__Data excerpt__
• • •

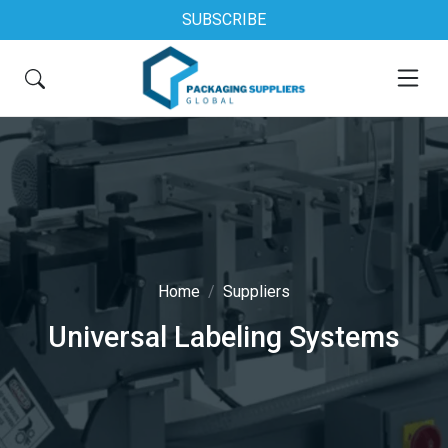
SUBSCRIBE
Home
Suppliers
Universal Labeling Systems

• • •

__What needs to be done__
The expected output is the whole listing, word for word, minus its pictures.

__Task output__
SUBSCRIBE
Home
Suppliers
Universal Labeling Systems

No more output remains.